We started the day collecting firewood and by early afternoon, the drinks were flowing and we had a great fire in the middle of the concrete floor, with river rocks around the sides to stop the ashes from blowing out. The guitars came out and like most sessions, someone would start playing something and the rest of us would join in, whether we knew it or not. We took turns starting the next song, and someone always had one in mind that they were itching to play. The flow of music was pretty much continuous like a streaming service today, but live.
The acoustic music was a mix of pop, rock, folk, and blues and as the afternoon became evening, more people showed up and there would have been around 25 people by the time the sun started its journey to the other side.
Food came out from the kitchen, along with things people had brought with them, and we ate, drank, and became merry.
One of the songs that was often played at these events, was The Weight, by the late and great Robbie Robertson, and with the chorus came the inevitable harmonies, which were also common, given the folky influence.
I pulled into Nazareth
Was feeling 'bout half past dead
I just need someplace
Where I can lay my head
"Hey, mister, can you tell me
Where a man might find a bed?"
He just grinned and shook my hand
"No" was all he said
[Chorus]
Take a load off, Fanny
Take a load for free
Take a load off, Fanny
And (And, and)
You put the load right on me
As the evening went on, more people started arriving, and it probably got to about 40 people. More instruments. Guitars, fiddles, banjo, mandolin, spoons, slide guitar, maybe a bongo. More than half of those people brought their favorite instruments to participate with.
At some stage in the evening, I remember some people left to go into the city, while more arrived and took their space. Several of those who went to the city came back bringing extras with them, having decided that what we had was more fun than what was going on in Auckland City. We went until the early hours of the morning. There were probably some still going when the sun came back around, the fire embers were still hot and there were people in sleeping bags in a rough circle around it.

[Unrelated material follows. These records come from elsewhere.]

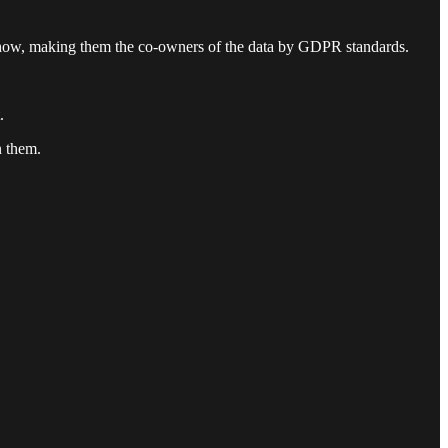
r show, making them the co-owners of the data by GDPR standards.
.
n them.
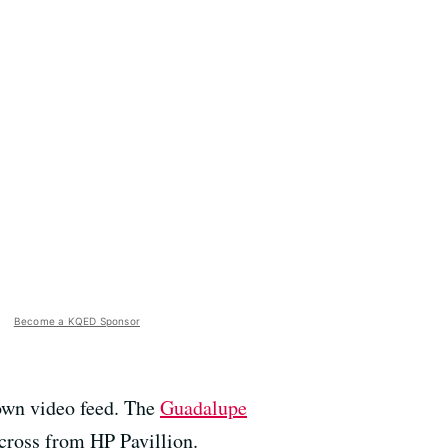
Become a KQED Sponsor
 own video feed. The
Guadalupe
 across from HP Pavillion.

A few nights ago, I was listening to a music documentary on YouTube as I often do, and someone was disparaging the hippy types who used to string up plastic bags, tie knots in them, and hang them from a roof, lighting the bottom with a match, and watching in a dazed wonder, as the molten plastic dripped to the ground, or into a container of water, making buzzing noises as the molten slag dripped down.
I was introduced to the display on the night of that first jam. They called them zots, which was probably the closest you could get to an onomatopoeic description. A very unsustainable practice, but it was a different time.

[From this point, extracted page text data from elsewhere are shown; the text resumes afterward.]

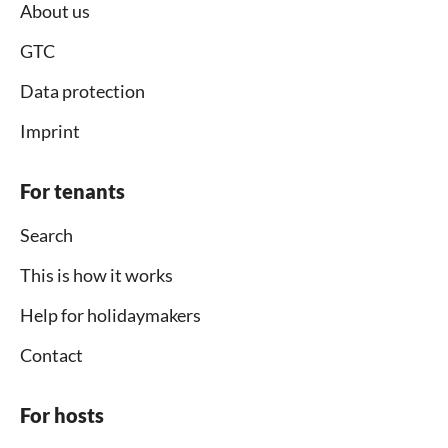
About us
GTC
Data protection
Imprint
For tenants
Search
This is how it works
Help for holidaymakers
Contact
For hosts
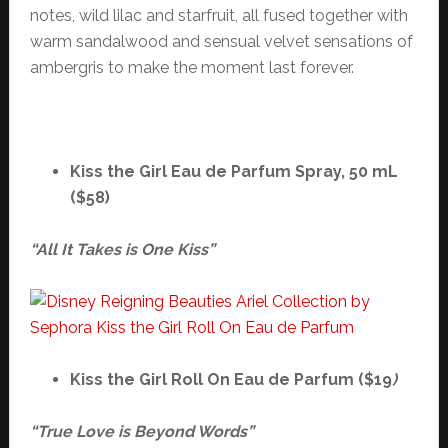
notes, wild lilac and starfruit, all fused together with
warm sandalwood and sensual velvet sensations of
ambergris to make the moment last forever.
Kiss the Girl Eau de Parfum Spray, 50 mL
($58)
“All It Takes is One Kiss”
Kiss the Girl Roll On Eau de Parfum ($19
)
“True Love is Beyond Words”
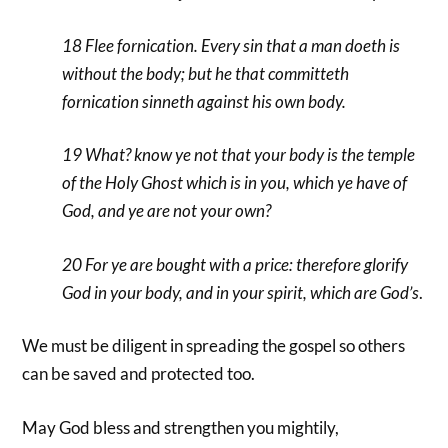
18 Flee fornication. Every sin that a man doeth is
without the body; but he that committeth
fornication sinneth against his own body.
19 What? know ye not that your body is the temple
of the Holy Ghost which is in you, which ye have of
God, and ye are not your own?
20 For ye are bought with a price: therefore glorify
God in your body, and in your spirit, which are God’s
.
We must be diligent in spreading the gospel so others
can be saved and protected too.
May God bless and strengthen you mightily,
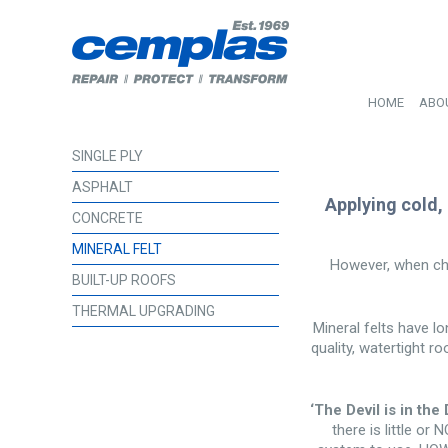
HOME
ABO
SINGLE PLY
ASPHALT
Applying cold,
CONCRETE
MINERAL FELT
However, when cho
BUILT-UP ROOFS
THERMAL UPGRADING
Mineral felts have lo
quality, watertight r
‘The Devil is in the D
there is little or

The night was a huge success and would be repeated many times over a couple of summers. Most of them were ad hoc, but a lot of people would turn up on a Saturday afternoon or night just in case, and if there were enough of them, it would just happen. We didn’t have mobile phones back then to get the word out, but one way or another it did. We were never short of a crowd of musicians and music lovers.

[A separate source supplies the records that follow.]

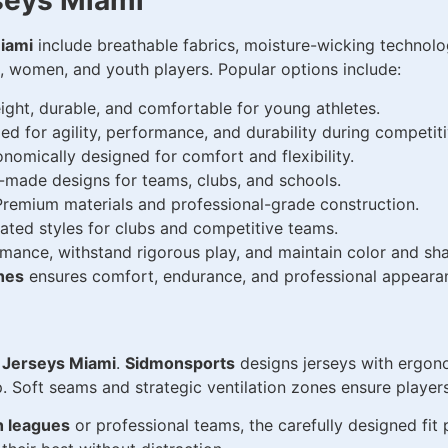
seys Miami
iami
include breathable fabrics, moisture-wicking technolog
n, women, and youth players. Popular options include:
ight, durable, and comfortable for young athletes.
d for agility, performance, and durability during competiti
nomically designed for comfort and flexibility.
r-made designs for teams, clubs, and schools.
remium materials and professional-grade construction.
ted styles for clubs and competitive teams.
mance, withstand rigorous play, and maintain color and sh
hes
ensures comfort, endurance, and professional appeara
 Jerseys Miami
.
Sidmonsports
designs jerseys with ergono
p. Soft seams and strategic ventilation zones ensure playe
h leagues
or professional teams, the carefully designed fit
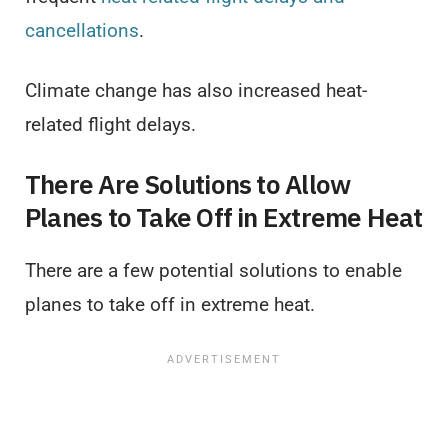
cancellations
.
Climate change has also increased heat-
related flight delays.
There Are Solutions to Allow
Planes to Take Off in Extreme Heat
There are a few potential solutions to enable
planes to take off in extreme heat.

The Weight takes me back to those days And, and, and You put the load right on me.
Lovely story, Luigi. Another deep slice of New Zealand culture so distinctive, universal spirit with a special local vibe. Also, congratulations on the stable prostate cancer situation. Last month I had a prostate biopsy for the first time. I keep it monitored every year. Results were outstanding: nothing at all to even think about, doctor said call me in a year. This is something men should talk about more: caught early, prostate problems are easily treated.